I like to think that I am a born nuturer. That I am one of those women who got a firm grasp of motherhood with very little effort. I hear it is quite an easy transition to motherhood for First-borns.

I have my weak moments. The times that I give the Selflessness of Motherhood a chill pill.(Like Whollupp!)

A friend gave me some nicely wrapped smoked chicken over the weekend. I got home and wrapped it in three extra nylons before throwing in the freezer. It was proper village fowl, spread like anu nchi* on a stick and properly smoked. I dunno, but I took one glance at the chicken and knew I wasn’t going to share it.

I share, I tell you. It gives me some kind of proud pleasure oftentimes sef, like when there are three boiled eggs and we are four, I just go

“Ooh, I didn’t want eggs actually”

It doesn’t matter that I have spread some butter in my bread in expectations.

Perhaps, I grew up learning that a mother’s love made her sacrifice. Perhaps, I am just happy and bellyful from the radiant look I see on their faces when I give up something of mine.

But some days, it is absolutely okay to be selfish.

Some mothers would have had this in your front, then when you ask for some they will change it for you.

“Haven’t I told you never to ask for something except you are offered?”

“Haven’t I told you, you beg too much?”

Or even an outright declaration

“If you like look at me from morning till night, I won’t give you anything”

Good woman that I am, I couldn’t bear to inflict the misery of staring on anyone.

The eagerness with which I hugged Kabiyesi goodnight was suspect, I roamed round the house waiting for every single person to fall asleep.

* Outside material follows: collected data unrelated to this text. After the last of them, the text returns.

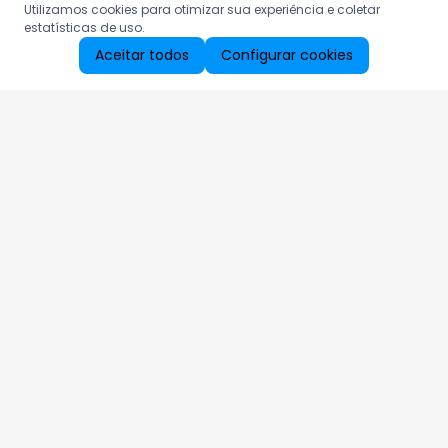
Utilizamos cookies para otimizar sua experiência e coletar
estatísticas de uso.
Aceitar todos
Configurar cookies
Aproveite as nossas promoções!
Cadastre seu e-mail e receba ofertas exclusivas.
QUERO RECEBER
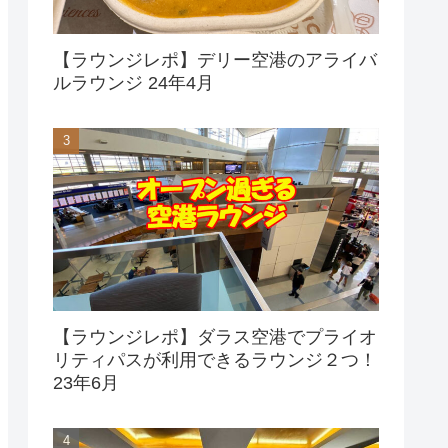
【ラウンジレポ】デリー空港のアライバ
ルラウンジ 24年4月
【ラウンジレポ】ダラス空港でプライオ
リティパスが利用できるラウンジ２つ！
23年6月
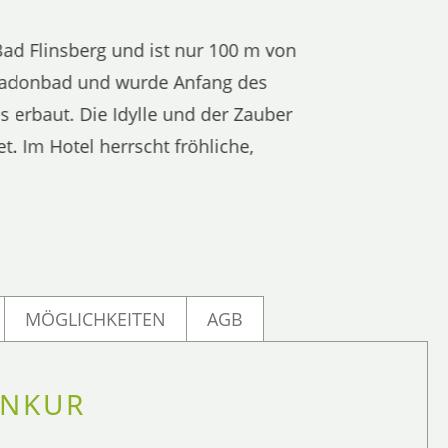
ad Flinsberg und ist nur 100 m von
m Radonbad und wurde Anfang des
s erbaut. Die Idylle und der Zauber
t. Im Hotel herrscht fröhliche,
MÖGLICHKEITEN
AGB
ONKUR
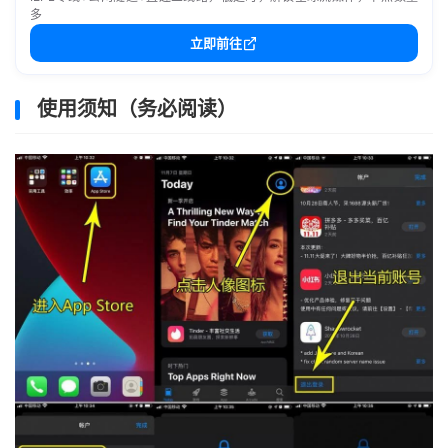
多
立即前往
使用须知（务必阅读）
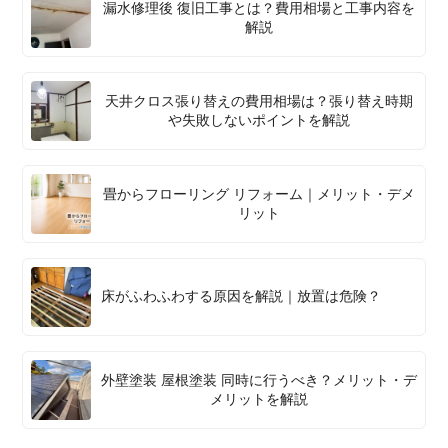
漏水修理後 復旧工事とは？費用相場と工事内容を
解説
天井クロス張り替えの費用相場は？張り替え時期
や失敗しないポイントを解説
畳からフローリング リフォーム｜メリット・デメ
リット
床がふわふわする原因を解説｜放置は危険？
外壁塗装 屋根塗装 同時に行うべき？メリット・デ
メリットを解説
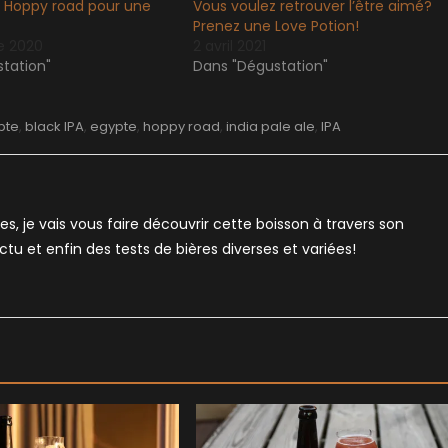
 Hoppy road pour une
Vous voulez retrouver l’être aimé?
Prenez une Love Potion!
e 2020
2 avril 2021
tation"
Dans "Dégustation"
pte
,
black IPA
,
egypte
,
hoppy road
,
india pale ale
,
IPA
es, je vais vous faire découvrir cette boisson à travers son
'actu et enfin des tests de bières diverses et variées!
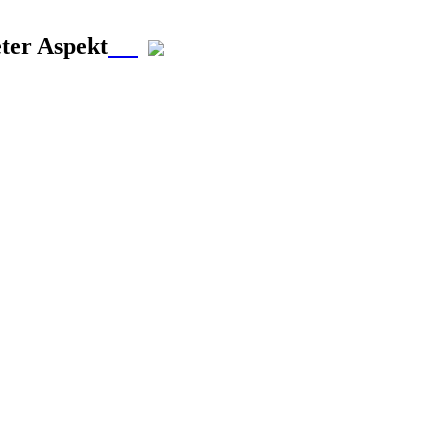
eter Aspekt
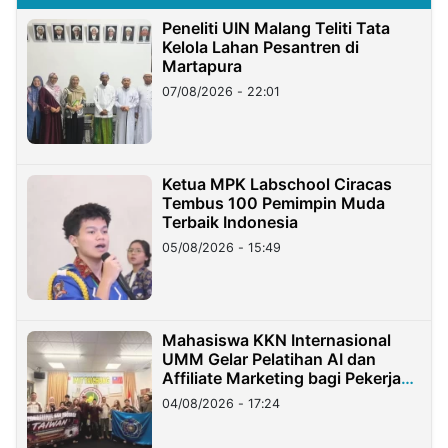
Peneliti UIN Malang Teliti Tata
Kelola Lahan Pesantren di
Martapura
07/08/2026 - 22:01
Ketua MPK Labschool Ciracas
Tembus 100 Pemimpin Muda
Terbaik Indonesia
05/08/2026 - 15:49
Mahasiswa KKN Internasional
UMM Gelar Pelatihan AI dan
Affiliate Marketing bagi Pekerja
Migran Indonesia di Taiwan
04/08/2026 - 17:24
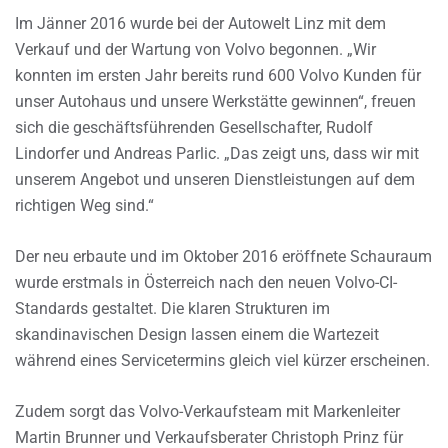
Im Jänner 2016 wurde bei der Autowelt Linz mit dem
Verkauf und der Wartung von Volvo begonnen. „Wir
konnten im ersten Jahr bereits rund 600 Volvo Kunden für
unser Autohaus und unsere Werkstätte gewinnen“, freuen
sich die geschäftsführenden Gesellschafter, Rudolf
Lindorfer und Andreas Parlic. „Das zeigt uns, dass wir mit
unserem Angebot und unseren Dienstleistungen auf dem
richtigen Weg sind.“
Der neu erbaute und im Oktober 2016 eröffnete Schauraum
wurde erstmals in Österreich nach den neuen Volvo-CI-
Standards gestaltet. Die klaren Strukturen im
skandinavischen Design lassen einem die Wartezeit
während eines Servicetermins gleich viel kürzer erscheinen.
Zudem sorgt das Volvo-Verkaufsteam mit Markenleiter
Martin Brunner und Verkaufsberater Christoph Prinz für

This happened finally at 12.30am. There was bright light in my eyes as the microwave defrosted this chicken.

Only one child, Container nwa, insisted on not sleeping.

image

I was fine with that, her longthroat doesn’t go beyond sucking bones. If it was 100Watts now, 50-50 or my peace.

It’s 1.20am.

I feel just a little bit of guilt, almost nonexistent. These things are okay, take my word for it.

I hide chocolate in my underwear bag, I hide Chewing gum in my hair dryer box, I pour my juice into small flasks, etc. If I say them all here…

I shall answer queries by the hurt parties in the morning, and when that is over, I shall still play my early morning anthem: “Sweet Mother”.